Und so steht das Vorhaben mittlerweile auch in Stadtratssitzungen im Mittelpunkt, in denen eigentlich nur formelle Beschlüsse zu dem Thema zu fällen sind.  So wie am Donnerstagabend. In Sachen Stadtbibliothek sollte der Stadtrat eigentlich nur Formalitäten abnicken. Doch schon in der Einwohnerfragestunde gab es erneut Gegenwind und Bürgermeister André Wiese sah sich schließlich zu einer grundsätzlichen Stellungnahme aufgefordert.

„Mir liegt es am Herzen, dass die Stadtbücherei nicht an dieser Stelle kommt“, erklärte eine ältere Einwohnerin sichtlich aufgewühlt. Sie hatte eine halbseitige Stellungnahme vorbereitet, in der sie die Kommunalpolitiker eindringlich darum bat, ihre Entscheidung doch noch zu überdenken. „Das Glashaus am Marstall würde sich nicht harmonisch einfügen, die Bäume sind unersetzbar. Euer Konzept kann nicht aufgehen“, sagte sie mit zittriger Stimme.
Es scheint zum Auftakt der Sitzung der ebenso hilflose wie verzweifelte Versuch, das Unvermeidliche doch noch abzuwenden. Bereits im Mai vergangenen Jahres hatte der Stadtrat den Grundsatzbeschluss gefällt, dass die Bücherei am Rande des Schlossparks an den Marstall angebaut wird. Die Kosten wurden damals auf 9,1 Millionen Euro beziffert, die Stadt rechnet aktuell mit einer Kostensteigerung auf rund elf Millionen Euro.

Kommunalpolitiker 
bleiben auf Kurs

Mehrfach haben die Kommunalpolitiker mit großer Mehrheit betont, dass sie an diesem Standort festhalten und sich auch nicht von Bürgerprotesten und möglichen weiteren Kostensteigerungen beirren lassen wollen. Dennoch kommen Winsener weiter zu jeder Sitzung verschiedener Gremien, um ihre Stimme dagegen zu erheben.

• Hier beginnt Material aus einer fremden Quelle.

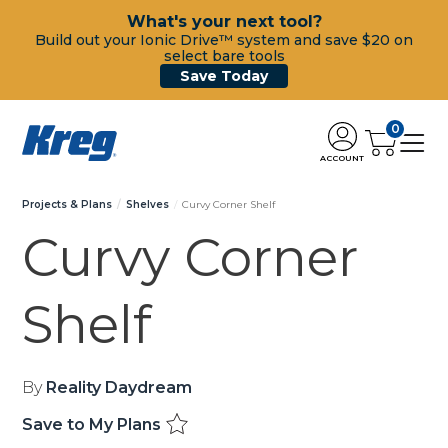
What's your next tool?
Build out your Ionic Drive™ system and save $20 on
select bare tools
Save Today
0
ACCOUNT
Projects & Plans
Shelves
Curvy Corner Shelf
Curvy Corner
Shelf
By
Reality Daydream
Save to My Plans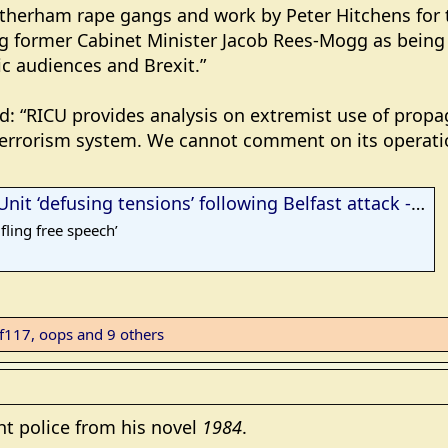
otherham rape gangs and work by Peter Hitchens for 
g former Cabinet Minister Jacob Rees-Mogg as being
c audiences and Brexit.”
d: “RICU provides analysis on extremist use of propa
terrorism system. We cannot comment on its operati
t ‘defusing tensions’ following Belfast attack - Gript
fling free speech’
ef117
,
oops
and 9 others
ht police from his novel
1984
.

Und auch angesichts dieses Drucks gab der Bürgermeister am Donnerstagabend eine Grundsatzerklärung ab. Der Schlosspark an sich sei durch den Neubau gar nicht beeinträchtigt, da das Gebäude ja zum Kreishaus hin und somit nur am Rande des Parks errichtet werde. „Das hat mit dem eigentlichen Schlosspark und allem was wir positiv damit verbinden, nichts zu tun“, so Wiese. Das Stadtoberhaupt warnte auch vor einer „Phantomdebatte über alternative Standorte“.

(Ein Video mit Bürgermeister Wiese finden Sie hier)

Es wird
Stimmung gemacht

Die 2. stellvertretende Bürgermeisterin Sabine Lehmbeck beklagte, es werde „leider viel Stimmung gemacht“ gegen das Projekt. Natürlich gebe es Ängste, aber der Neubau werde „die Innenstadt stärken“. Parteiübergreifend stimmte ihr die 1. stellvertretende Bürgermeisterin Dr. Cornell Babendererde (CDU) zu: „Schauen Sie sich mal ganz genau den Standort an“, empfahl sie den Skeptikern. Nur ein kleiner Teil am Rande des Schlossparks sei betroffen und der sei durch dunkle Ecken und eine Toilettenanlage geprägt. Die Christdemokratin forderte die Grünen auf, „die entsprechende Schritte jetzt zu gehen, wenn Sie anzweifeln, ob das alles rechtens ist“.

Dr. Erhard Schäfer (Grüne) beeindruckte das wenig: „Man kann den Wunsch der Bürger, den Schlosspark zu erhalten, nicht einfach so wegwischen“, erwiderte er. „Zu sagen, der Schlosspark gewinnt dadurch, ist schon sehr mutig.“

Die Grünen hatten dem Projekt zunächst auch zugestimmt, waren dann aber umgeschwenkt. Sie hoffen jetzt ebenso wie die protestierenden Bürger, dass die erwarteten Millionen-Zuschüsse für den Neubau nicht fließen werden und das Vorhaben dann doch noch platzt.